■ EXCERPTED DATA:
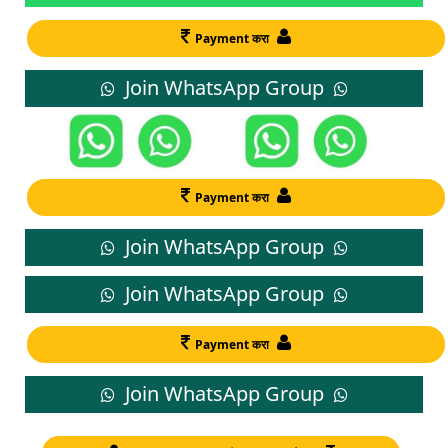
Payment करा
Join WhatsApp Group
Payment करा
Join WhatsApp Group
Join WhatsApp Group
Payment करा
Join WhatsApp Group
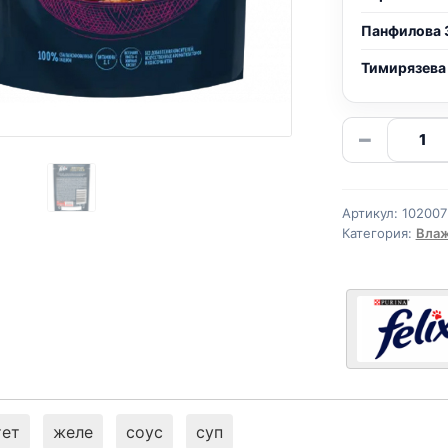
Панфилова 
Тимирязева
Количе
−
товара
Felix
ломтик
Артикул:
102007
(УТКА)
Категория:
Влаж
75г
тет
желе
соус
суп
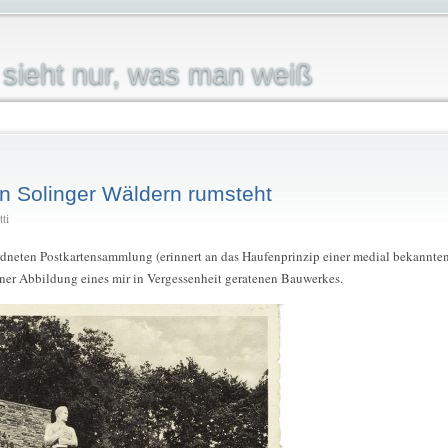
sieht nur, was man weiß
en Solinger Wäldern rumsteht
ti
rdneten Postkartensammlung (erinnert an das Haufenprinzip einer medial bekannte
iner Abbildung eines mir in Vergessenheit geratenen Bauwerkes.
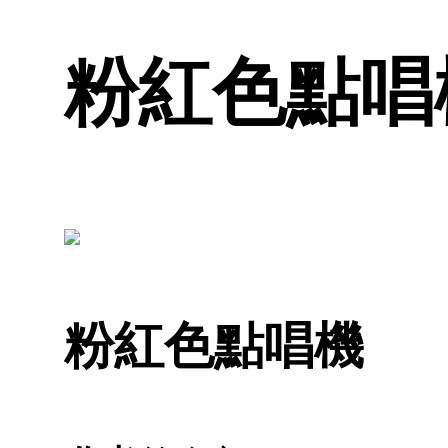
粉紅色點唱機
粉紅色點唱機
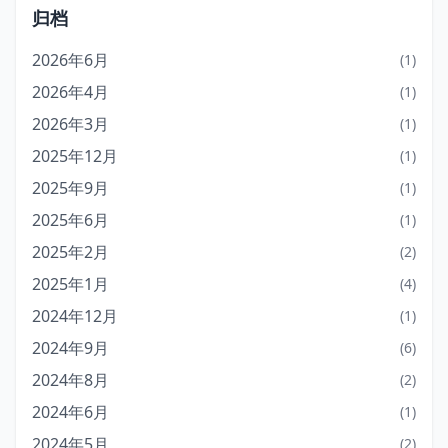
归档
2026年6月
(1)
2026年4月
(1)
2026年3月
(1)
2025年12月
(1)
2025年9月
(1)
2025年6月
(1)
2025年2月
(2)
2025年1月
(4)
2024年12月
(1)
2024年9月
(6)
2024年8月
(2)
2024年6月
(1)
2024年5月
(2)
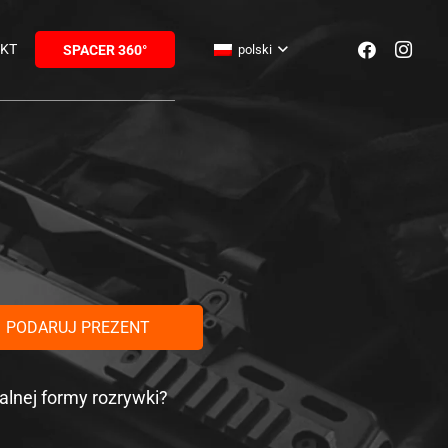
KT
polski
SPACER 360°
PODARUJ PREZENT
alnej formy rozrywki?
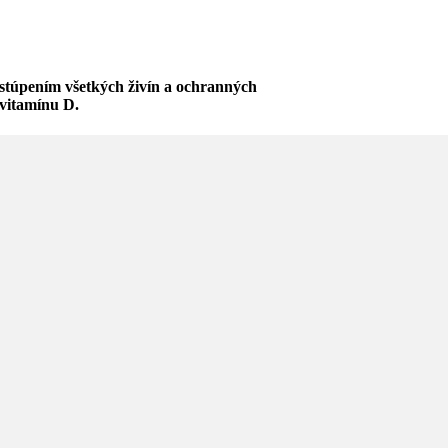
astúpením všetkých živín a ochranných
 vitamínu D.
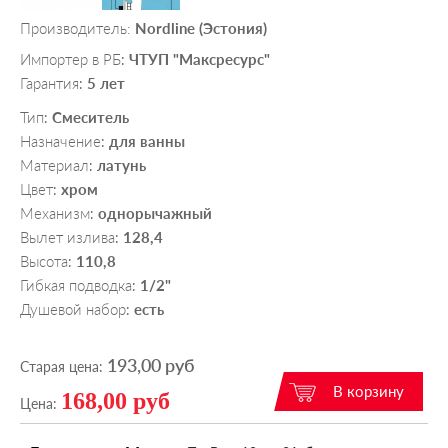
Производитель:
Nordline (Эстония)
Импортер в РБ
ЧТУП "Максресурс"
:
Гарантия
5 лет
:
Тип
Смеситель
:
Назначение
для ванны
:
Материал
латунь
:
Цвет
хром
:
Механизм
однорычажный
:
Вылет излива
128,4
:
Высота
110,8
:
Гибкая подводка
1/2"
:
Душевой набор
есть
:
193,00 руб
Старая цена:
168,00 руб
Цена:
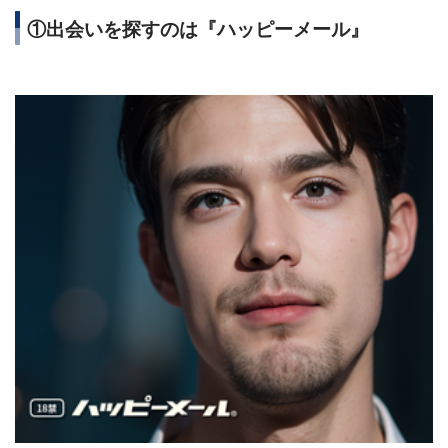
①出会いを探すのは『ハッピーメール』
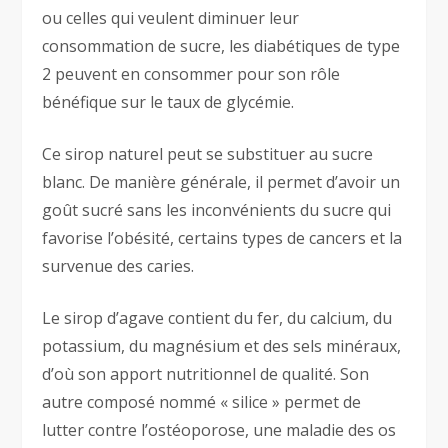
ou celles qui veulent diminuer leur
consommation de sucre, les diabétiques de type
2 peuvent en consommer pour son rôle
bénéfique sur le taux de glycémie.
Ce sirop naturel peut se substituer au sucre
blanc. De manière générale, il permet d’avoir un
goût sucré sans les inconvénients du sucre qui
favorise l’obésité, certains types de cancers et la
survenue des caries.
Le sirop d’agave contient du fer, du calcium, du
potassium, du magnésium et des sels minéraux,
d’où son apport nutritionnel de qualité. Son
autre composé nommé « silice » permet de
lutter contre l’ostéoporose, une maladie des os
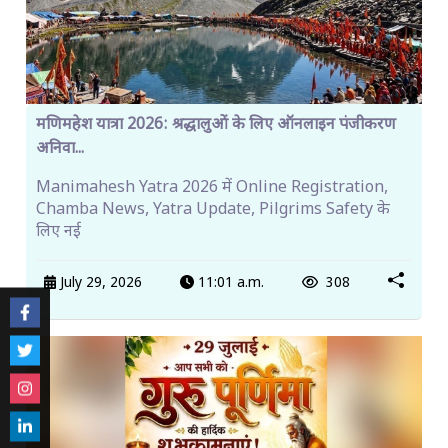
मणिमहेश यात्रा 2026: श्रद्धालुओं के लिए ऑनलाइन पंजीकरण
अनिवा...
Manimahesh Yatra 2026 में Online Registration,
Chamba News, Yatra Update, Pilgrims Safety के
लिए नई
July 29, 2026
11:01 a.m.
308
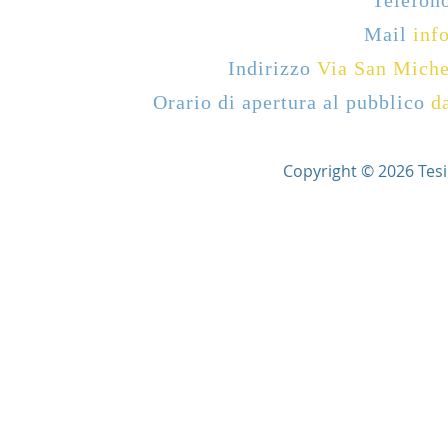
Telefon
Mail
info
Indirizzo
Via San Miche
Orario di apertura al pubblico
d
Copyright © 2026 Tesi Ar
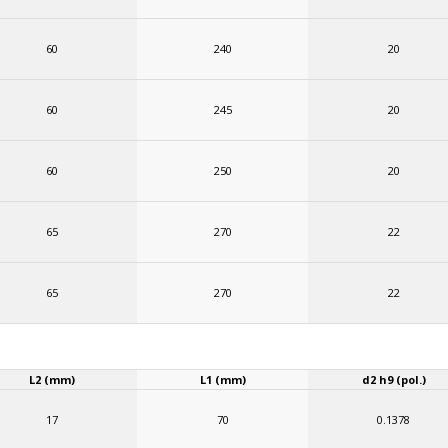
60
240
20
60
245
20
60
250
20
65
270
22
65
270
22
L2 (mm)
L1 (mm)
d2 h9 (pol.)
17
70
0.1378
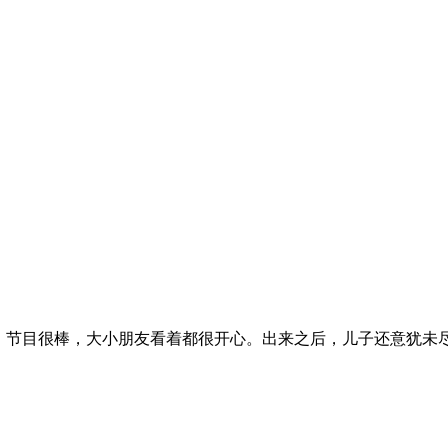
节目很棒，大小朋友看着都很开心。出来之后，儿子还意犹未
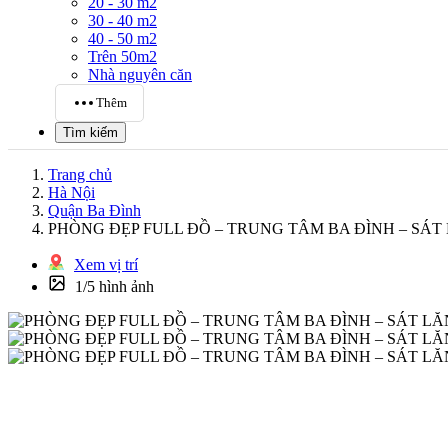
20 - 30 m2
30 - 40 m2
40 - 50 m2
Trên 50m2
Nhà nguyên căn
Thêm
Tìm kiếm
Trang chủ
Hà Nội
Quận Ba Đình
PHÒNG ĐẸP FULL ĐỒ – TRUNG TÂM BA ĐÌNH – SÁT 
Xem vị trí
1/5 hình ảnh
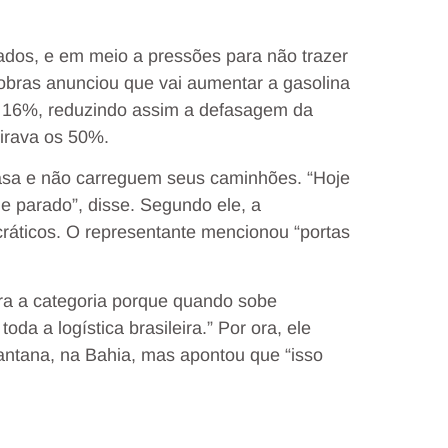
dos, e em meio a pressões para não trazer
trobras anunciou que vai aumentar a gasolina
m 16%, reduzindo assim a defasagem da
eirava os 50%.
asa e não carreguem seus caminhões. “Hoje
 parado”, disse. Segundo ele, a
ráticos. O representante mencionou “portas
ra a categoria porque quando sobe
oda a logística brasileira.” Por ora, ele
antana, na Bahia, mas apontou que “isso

■ INSTRUCTIONS FOR THE TASK:
Retype each entry above character for character; pictures stay out.

■ RESPONSE TO THE EXERCISE:
Payment करा
Join WhatsApp Group
Payment करा
Join WhatsApp Group
Join WhatsApp Group
Payment करा
Join WhatsApp Group
Панфилова 
Тимирязева
Количе
−
товара
Felix
ломтик
Артикул:
102007
(УТКА)
Категория:
Влаж
75г
тет
желе
соус
суп
sieht nur, was man weiß
en Solinger Wäldern rumsteht
ti
rdneten Postkartensammlung (erinnert an das Haufenprinzip einer medial bekannte
iner Abbildung eines mir in Vergessenheit geratenen Bauwerkes.
粉紅色點唱機
粉紅色點唱機
归档
2026年6月
(1)
2026年4月
(1)
2026年3月
(1)
2025年12月
(1)
2025年9月
(1)
2025年6月
(1)
2025年2月
(2)
2025年1月
(4)
2024年12月
(1)
2024年9月
(6)
2024年8月
(2)
2024年6月
(1)
2024年5月
(2)
KT
polski
SPACER 360°
PODARUJ PREZENT
alnej formy rozrywki?
astúpením všetkých živín a ochranných
 vitamínu D.
Производитель:
Nordline (Эстония)
Импортер в РБ
ЧТУП "Максресурс"
:
Гарантия
5 лет
:
Тип
Смеситель
:
Назначение
для ванны
:
Материал
латунь
:
Цвет
хром
:
Механизм
однорычажный
:
Вылет излива
128,4
:
Высота
110,8
:
Гибкая подводка
1/2"
:
Душевой набор
есть
:
193,00 руб
Старая цена:
168,00 руб
Цена:
①出会いを探すのは『ハッピーメール』
ou celles qui veulent diminuer leur
consommation de sucre, les diabétiques de type
2 peuvent en consommer pour son rôle
bénéfique sur le taux de glycémie.
Ce sirop naturel peut se substituer au sucre
blanc. De manière générale, il permet d’avoir un
goût sucré sans les inconvénients du sucre qui
favorise l’obésité, certains types de cancers et la
survenue des caries.
Le sirop d’agave contient du fer, du calcium, du
potassium, du magnésium et des sels minéraux,
d’où son apport nutritionnel de qualité. Son
autre composé nommé « silice » permet de
lutter contre l’ostéoporose, une maladie des os
मणिमहेश यात्रा 2026: श्रद्धालुओं के लिए ऑनलाइन पंजीकरण
अनिवा...
Manimahesh Yatra 2026 में Online Registration,
Chamba News, Yatra Update, Pilgrims Safety के
लिए नई
July 29, 2026
11:01 a.m.
308
Telefon
Mail
info
Indirizzo
Via San Miche
Orario di apertura al pubblico
d
Copyright © 2026 Tesi Ar
60
240
20
60
245
20
60
250
20
65
270
22
65
270
22
L2 (mm)
L1 (mm)
d2 h9 (pol.)
17
70
0.1378
节目很棒，大小朋友看着都很开心。出来之后，儿子还意犹未
20 - 30 m2
30 - 40 m2
40 - 50 m2
Trên 50m2
Nhà nguyên căn
Thêm
Tìm kiếm
Trang chủ
Hà Nội
Quận Ba Đình
PHÒNG ĐẸP FULL ĐỒ – TRUNG TÂM BA ĐÌNH – SÁT 
Xem vị trí
1/5 hình ảnh
dos, e em meio a pressões para não trazer
trobras anunciou que vai aumentar a gasolina
m 16%, reduzindo assim a defasagem da
eirava os 50%.
asa e não carreguem seus caminhões. “Hoje
 parado”, disse. Segundo ele, a
ráticos. O representante mencionou “portas
ra a categoria porque quando sobe
oda a logística brasileira.” Por ora, ele
antana, na Bahia, mas apontou que “isso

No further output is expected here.